Homeland Security Staff in Border Facilities Getting Sick on the Job

Supplies at a detention facility in Karnes City, Texas. The IG report noted DHS employees have used their own money to donate food and clothing to unaccompanied minors. Supplies at a detention facility in Karnes City, Texas. The IG report noted DHS employees have used their own money to donate food and clothing to unaccompanied minors. Eric Gay/AP

Homeland Security employees working at detention centers on the U.S. Southern border housing unaccompanied children from Central America have been exposed to disease on the job and become sick, according to a new report from the department’s watchdog.

Customs and Border Protection staff at some Texas facilities reported contracting scabies, lice and chicken pox while on duty; two officers told the inspector general that their children were diagnosed with chicken pox within days of the officers’ contact with an unaccompanied alien child with the illness. Border Patrol personnel at other facilities in the state told investigators that they were potentially exposed to tuberculosis.

“UAC [unaccompanied alien children] and family unit illnesses and unfamiliarity with bathroom facilities resulted in unsanitary conditions and exposure to human waste in some holding facilities,” the report stated. “Contract cleaners and DHS employees are working to maintain sanitary conditions.”

The department’s inspector general just released the first report in a series on conditions in detention centers used to house Central American children fleeing crime and violence in their home countries. More than 57,000 children so far have arrived at the U.S.-Mexico border in fiscal 2014 because of increased gang violence and crime in El Salvador, Guatemala and Honduras.

The IG directed DHS to create and distribute a “Know Your Rights and Responsibilities” video, available in Spanish and other languages as needed, for children and families in the detention centers that addresses hygiene while in custody, proper use of toilets and showers, department processing procedures including medical screenings and vaccinations, as well as the right to food, water, emergency medical care, telephones, and other information and services.

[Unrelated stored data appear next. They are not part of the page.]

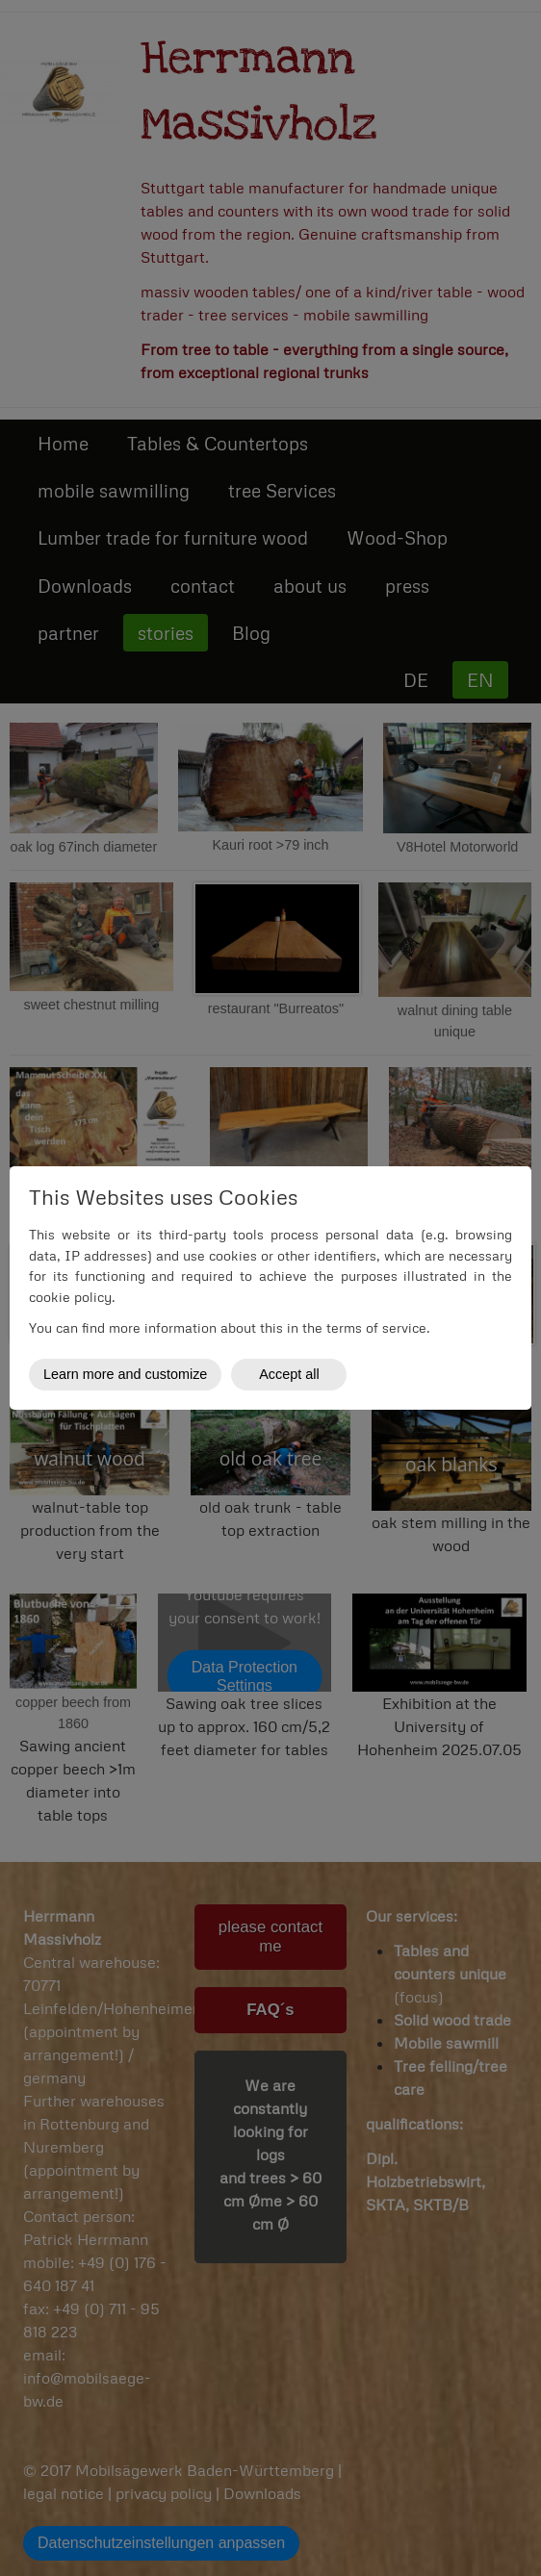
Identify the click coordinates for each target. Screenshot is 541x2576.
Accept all (289, 1374)
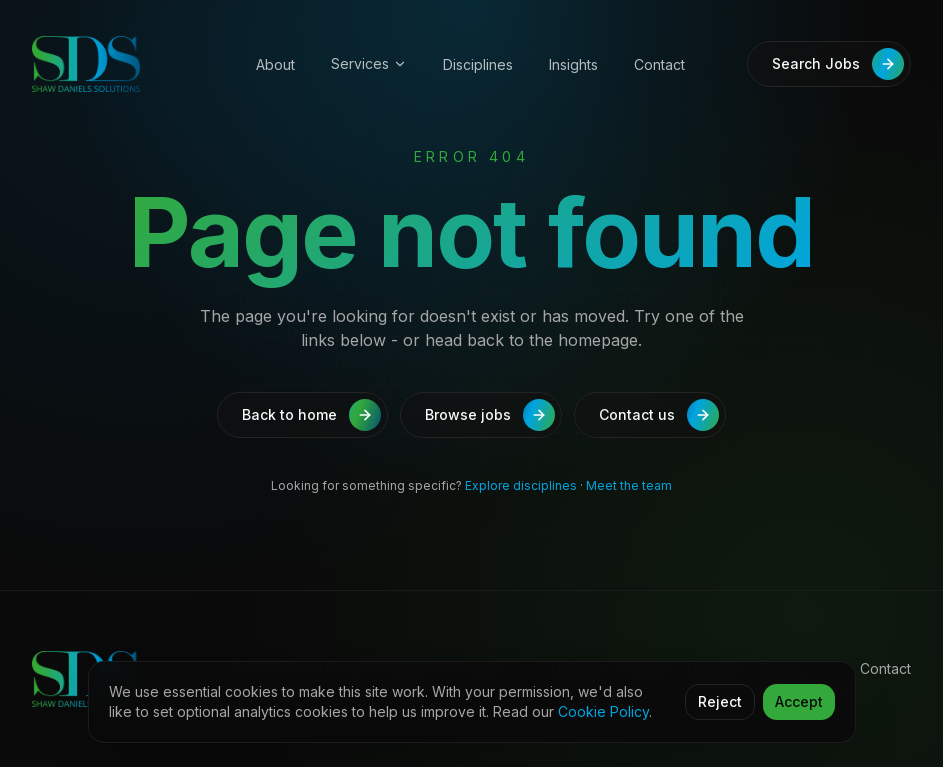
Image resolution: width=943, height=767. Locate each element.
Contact (659, 64)
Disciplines (478, 64)
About (275, 64)
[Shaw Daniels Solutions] (120, 64)
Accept (799, 701)
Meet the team (629, 485)
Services (369, 63)
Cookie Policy (603, 711)
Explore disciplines (521, 485)
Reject (720, 701)
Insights (573, 64)
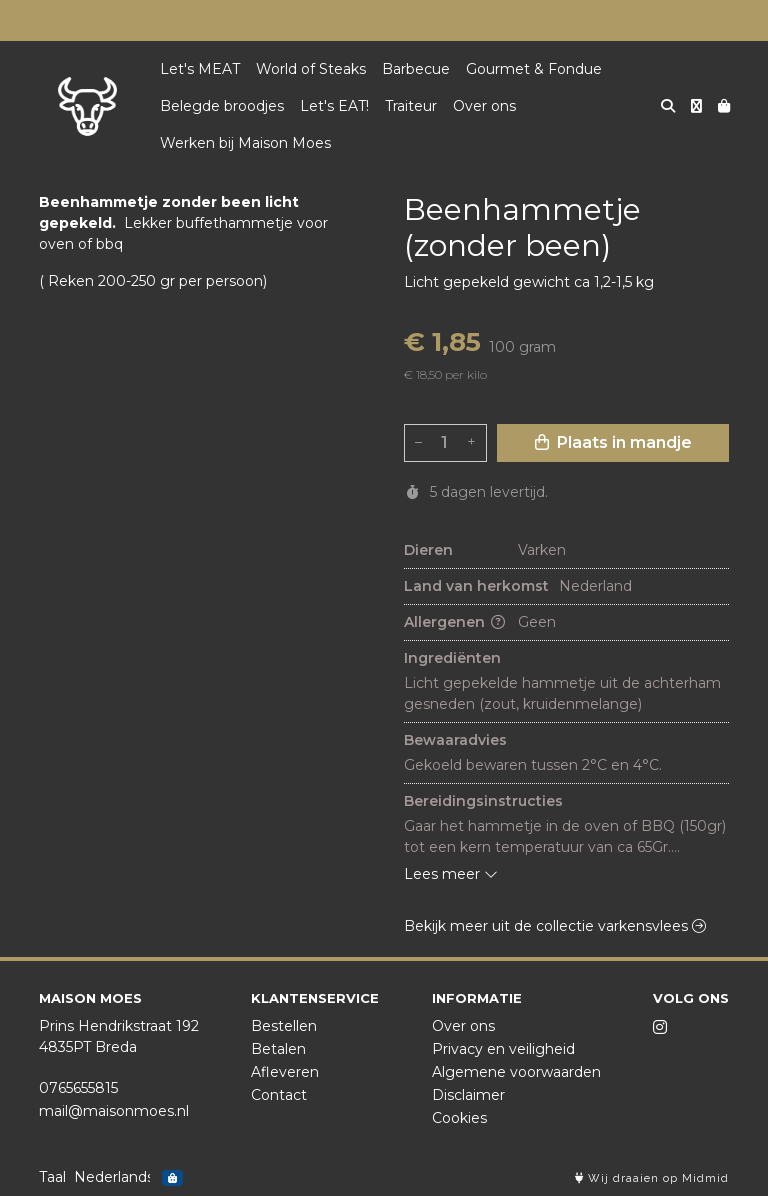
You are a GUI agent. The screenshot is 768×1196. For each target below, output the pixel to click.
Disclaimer (468, 1095)
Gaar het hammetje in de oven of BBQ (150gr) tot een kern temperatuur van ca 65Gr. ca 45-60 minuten (566, 837)
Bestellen (284, 1026)
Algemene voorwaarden (516, 1072)
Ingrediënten (452, 658)
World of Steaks (311, 69)
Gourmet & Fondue (534, 69)
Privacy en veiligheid (503, 1049)
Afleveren (285, 1072)
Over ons (484, 106)
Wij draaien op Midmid (652, 1178)
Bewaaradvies (455, 740)
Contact (279, 1095)
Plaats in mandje (613, 442)
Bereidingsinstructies (483, 801)
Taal (52, 1177)
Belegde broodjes (222, 106)
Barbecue (416, 69)
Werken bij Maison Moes (245, 143)
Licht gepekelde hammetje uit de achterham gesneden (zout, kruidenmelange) (564, 693)
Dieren (428, 550)
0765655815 (78, 1088)
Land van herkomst (476, 586)
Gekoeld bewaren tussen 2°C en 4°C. (533, 765)
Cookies (459, 1118)
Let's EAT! (334, 106)
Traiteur (411, 106)
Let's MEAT (200, 69)
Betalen (278, 1049)
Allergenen (454, 622)
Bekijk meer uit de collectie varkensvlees (555, 926)
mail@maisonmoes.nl (114, 1111)
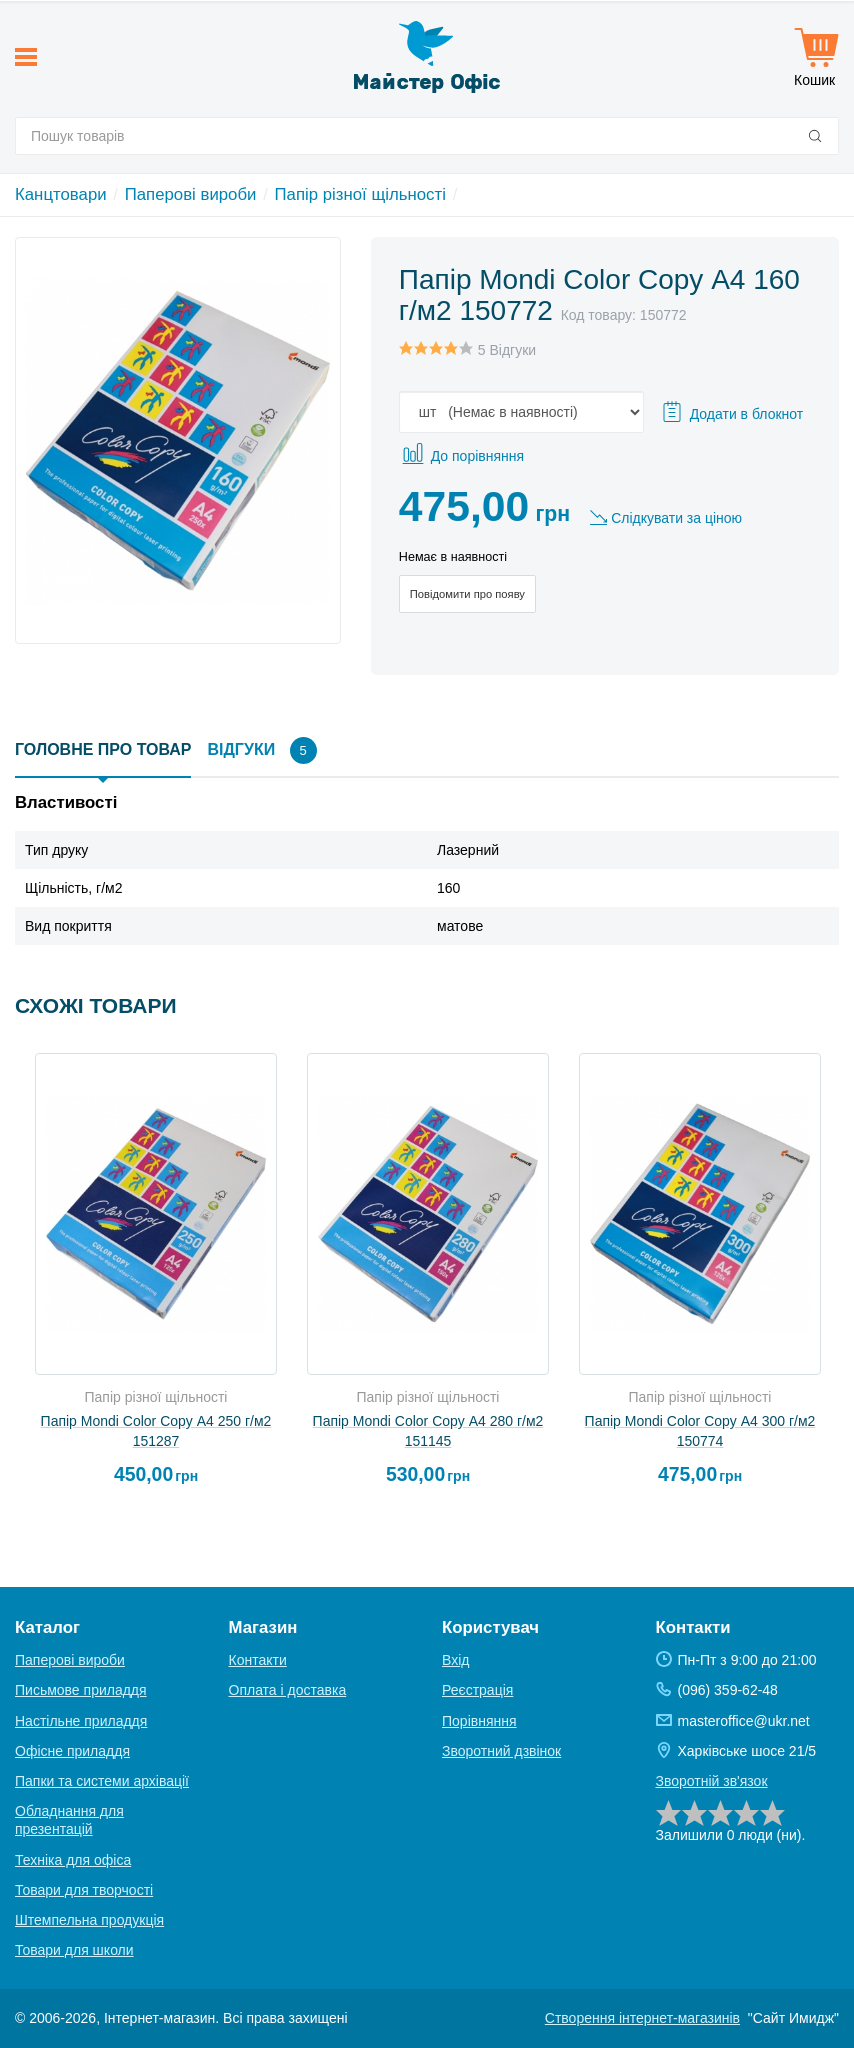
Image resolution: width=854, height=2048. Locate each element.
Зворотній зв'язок (712, 1781)
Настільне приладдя (81, 1721)
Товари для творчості (84, 1890)
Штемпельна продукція (89, 1920)
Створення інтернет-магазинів (642, 2018)
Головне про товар (103, 749)
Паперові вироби (191, 194)
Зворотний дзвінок (501, 1751)
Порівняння (479, 1721)
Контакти (258, 1660)
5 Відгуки (507, 350)
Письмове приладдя (81, 1690)
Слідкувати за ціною (676, 518)
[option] (156, 1277)
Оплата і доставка (288, 1690)
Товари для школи (74, 1950)
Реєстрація (477, 1690)
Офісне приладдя (72, 1751)
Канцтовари (61, 194)
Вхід (455, 1660)
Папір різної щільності (360, 194)
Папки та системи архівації (102, 1781)
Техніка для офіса (73, 1860)
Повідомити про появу (467, 594)
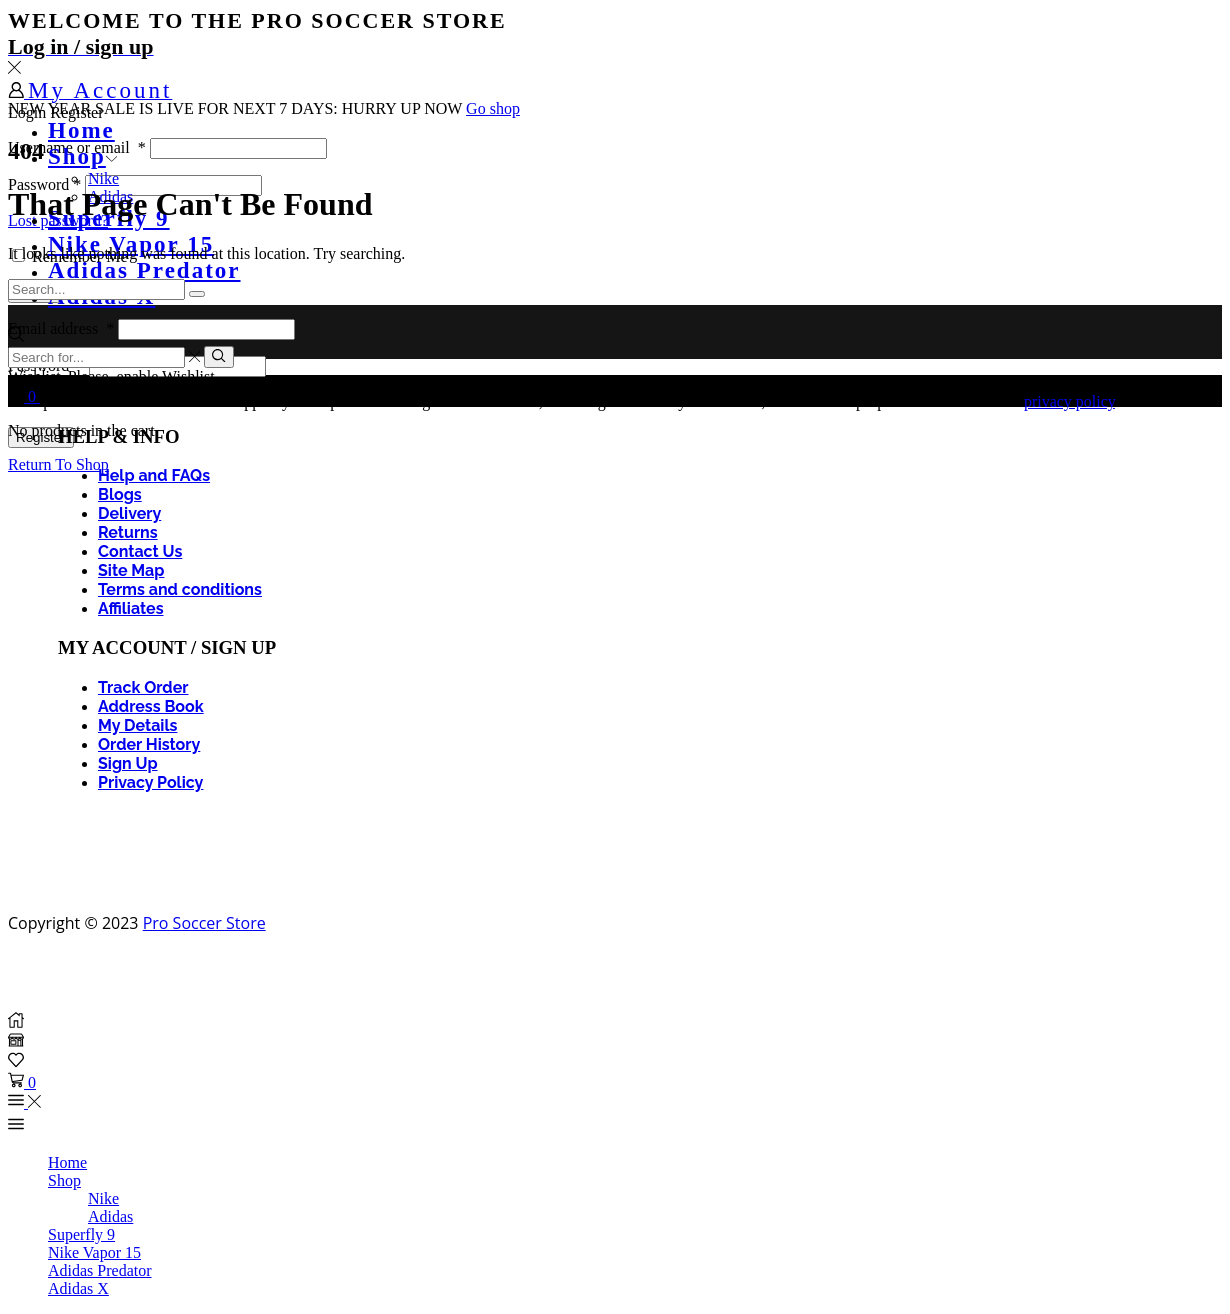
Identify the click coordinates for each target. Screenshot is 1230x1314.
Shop (82, 156)
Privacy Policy (150, 782)
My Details (137, 725)
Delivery (129, 513)
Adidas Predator (144, 270)
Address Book (151, 706)
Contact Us (140, 551)
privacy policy (1069, 401)
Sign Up (128, 763)
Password (44, 184)
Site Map (131, 570)
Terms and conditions (180, 589)
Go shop (493, 108)
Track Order (143, 687)
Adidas (110, 1216)
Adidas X (78, 1288)
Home (81, 130)
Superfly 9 (81, 1234)
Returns (128, 532)
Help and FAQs (154, 475)
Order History (149, 744)
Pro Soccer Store (204, 923)
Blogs (120, 494)
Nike (103, 178)
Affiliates (131, 608)
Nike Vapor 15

The watchdog found that, by and large, federal employees and the detention centers included in the July 30 report complied with regulations regarding medical care, sanitation, food supply and other services. The IG conducted 87 unannounced site visits between July 1 and July 16 at 63 detention centers in Arizona, California and Texas. The inspector general’s office will continue to assess the detention centers and issue monthly reports on conditions.

“The OIG is responsible for providing oversight to DHS and its agencies,” said Homeland Security IG John Roth, in a statement. “The challenges posed by this influx of unaccompanied alien children are immediate and ongoing. They require a proactive, constructive response by my office.”

The IG said it did not witness any inappropriate behavior or misconduct among DHS personnel during the unannounced visits. The watchdog, however, is investigating a June complaint filed by the American Civil Liberties Union on behalf of 116 detainees that alleges criminal behavior and violation of civil rights and other laws. The department’s Officer for Civil Rights and Civil Liberties also is conducting an investigation into the alleged incidents.

The report noted that DHS employees were donating clothing and toys to detainees, and in some cases, using their own money to buy food for children and families to supplement government supplies.